Les abeilles apprennent à danser en regardant danser leurs aînées | Science

Les abeilles apprennent à danser en regardant danser leurs aînées |  Science

Comme les enfants, qui ont la capacité innée de parler, les abeilles portent dans leurs gènes la danse avec laquelle elles notifient à la ruche qu’elles ont trouvé de la nourriture. Mais, comme les petits humains, qui ont besoin d’apprendre à parler correctement, les jeunes travailleurs ont besoin des cueilleurs vétérans pour leur apprendre à bien danser. Or, un groupe d’entomologistes a découvert que, sans l’exemple de leurs aînées, les abeilles mellifères sont incapables de transmettre la distance à laquelle se trouvent les nouvelles fleurs. Cela indiquerait que ces insectes apprennent socialement (comme les humains) un langage dont dépend leur survie.

Il y a tout juste un siècle, le biologiste autrichien Karl Ritter von Frisch (père de l’éthologie, l’étude du comportement animal) a découvert que les abeilles dansaient devant leurs compagnons de ruche. La meilleure chose est que cette danse contenait les instructions pour atteindre un nouveau champ de fleurs trouvé par l’explorateur. Direction, distance, position relative du Soleil, quantité de nourriture… toutes ces informations étaient encodées dans le mouvement de l’abeille. De nombreux collègues se sont moqués de von Frisch. Dans les années 20 et 30 du XXe siècle, affirmer que les insectes avaient suffisamment de cerveaux pour stocker des informations spatiales aussi complexes et, plus encore, pour pouvoir les communiquer avec un langage symbolique, mériterait l’anathème scientifique.
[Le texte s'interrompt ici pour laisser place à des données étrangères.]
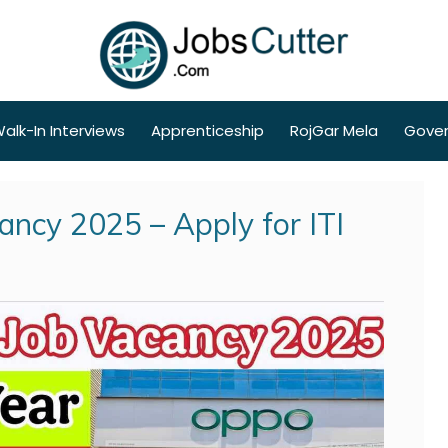
alk-In Interviews
Apprenticeship
RojGar Mela
Gove
ancy 2025 – Apply for ITI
Mais dans les décennies qui ont suivi, d’autres entomologistes ont confirmé ce qu’il avait découvert. Un demi-siècle après sa découverte et 87 ans derrière lui, en 1973, l’Académie suédoise lui décerne le prix Nobel de physiologie pour avoir déchiffré la danse des abeilles. Comme s’il s’agissait d’un hommage, on découvre aujourd’hui que ces insectes hyménoptères utilisent l’apprentissage social pour maîtriser ce langage.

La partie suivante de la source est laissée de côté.